- [TASK TO CARRY OUT]:
Reproduce every line of the listing as written, apart from the pictures.

- [MATERIAL SHOWN]:
==========

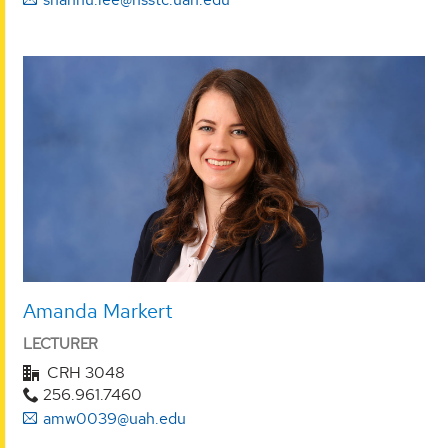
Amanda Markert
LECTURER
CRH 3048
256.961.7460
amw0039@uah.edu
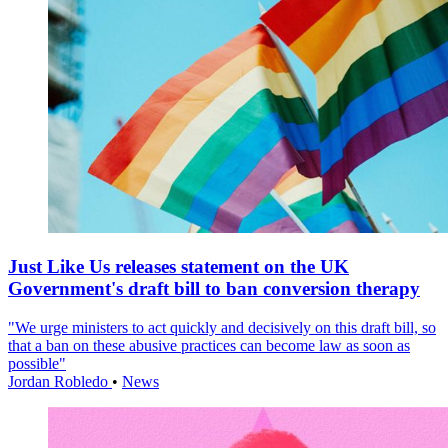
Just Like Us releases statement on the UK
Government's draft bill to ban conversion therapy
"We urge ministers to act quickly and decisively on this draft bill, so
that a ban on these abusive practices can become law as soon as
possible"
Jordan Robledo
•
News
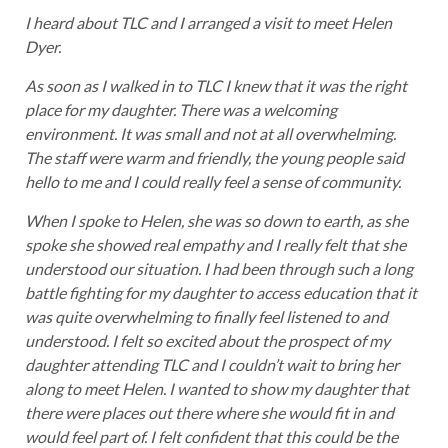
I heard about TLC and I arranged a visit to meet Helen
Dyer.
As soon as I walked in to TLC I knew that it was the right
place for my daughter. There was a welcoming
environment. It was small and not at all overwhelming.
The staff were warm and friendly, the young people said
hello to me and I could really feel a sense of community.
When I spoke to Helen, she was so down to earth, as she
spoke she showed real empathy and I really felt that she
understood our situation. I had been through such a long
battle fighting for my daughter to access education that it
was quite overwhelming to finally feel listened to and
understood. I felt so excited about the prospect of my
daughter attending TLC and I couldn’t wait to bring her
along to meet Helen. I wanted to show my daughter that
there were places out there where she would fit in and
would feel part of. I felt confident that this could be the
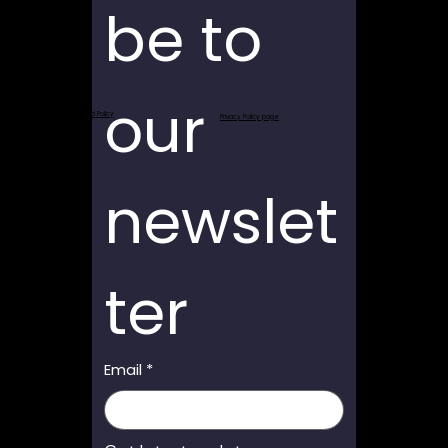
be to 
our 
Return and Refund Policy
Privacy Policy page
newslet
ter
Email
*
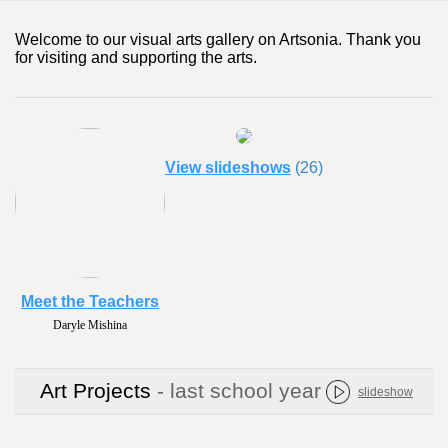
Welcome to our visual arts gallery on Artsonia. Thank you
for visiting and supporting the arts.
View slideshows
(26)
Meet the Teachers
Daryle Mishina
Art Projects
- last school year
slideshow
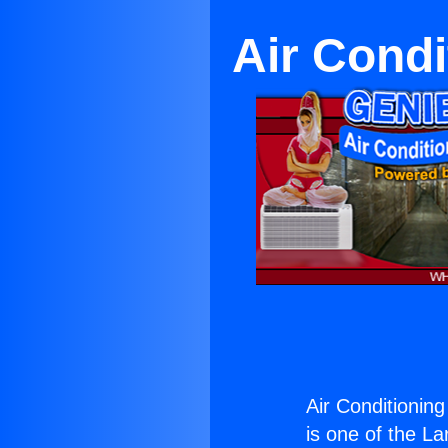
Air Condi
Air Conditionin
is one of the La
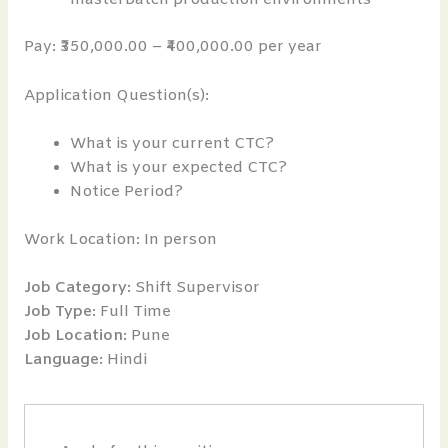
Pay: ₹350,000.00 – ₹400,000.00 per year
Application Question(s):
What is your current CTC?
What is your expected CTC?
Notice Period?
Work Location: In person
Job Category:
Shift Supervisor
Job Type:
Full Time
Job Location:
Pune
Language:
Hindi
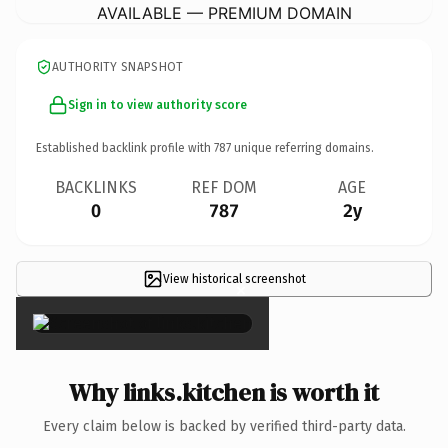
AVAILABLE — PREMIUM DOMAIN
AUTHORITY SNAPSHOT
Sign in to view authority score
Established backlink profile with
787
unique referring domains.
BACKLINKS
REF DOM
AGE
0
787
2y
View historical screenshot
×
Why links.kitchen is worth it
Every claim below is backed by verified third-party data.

==========

- [OUTPUT OF THE EXERCISE]:
Amanda Markert
LECTURER
CRH 3048
256.961.7460
amw0039@uah.edu
Just Like Us releases statement on the UK
Government's draft bill to ban conversion therapy
"We urge ministers to act quickly and decisively on this draft bill, so
that a ban on these abusive practices can become law as soon as
possible"
Jordan Robledo
•
News
I heard about TLC and I arranged a visit to meet Helen
Dyer.
As soon as I walked in to TLC I knew that it was the right
place for my daughter. There was a welcoming
environment. It was small and not at all overwhelming.
The staff were warm and friendly, the young people said
hello to me and I could really feel a sense of community.
When I spoke to Helen, she was so down to earth, as she
spoke she showed real empathy and I really felt that she
understood our situation. I had been through such a long
battle fighting for my daughter to access education that it
was quite overwhelming to finally feel listened to and
understood. I felt so excited about the prospect of my
daughter attending TLC and I couldn’t wait to bring her
along to meet Helen. I wanted to show my daughter that
there were places out there where she would fit in and
would feel part of. I felt confident that this could be the
be to 
our 
Return and Refund Policy
Privacy Policy page
newslet
ter
Email
*
Welcome to our visual arts gallery on Artsonia. Thank you
for visiting and supporting the arts.
View slideshows
(26)
Meet the Teachers
Daryle Mishina
Art Projects
- last school year
slideshow
Air Condi
Air Conditionin
is one of the La
Pay: ₹350,000.00 – ₹400,000.00 per year
Application Question(s):
What is your current CTC?
What is your expected CTC?
Notice Period?
Work Location: In person
Job Category:
Shift Supervisor
Job Type:
Full Time
Job Location:
Pune
Language:
Hindi
AVAILABLE — PREMIUM DOMAIN
AUTHORITY SNAPSHOT
Sign in to view authority score
Established backlink profile with
787
unique referring domains.
BACKLINKS
REF DOM
AGE
0
787
2y
View historical screenshot
×
Why links.kitchen is worth it
Every claim below is backed by verified third-party data.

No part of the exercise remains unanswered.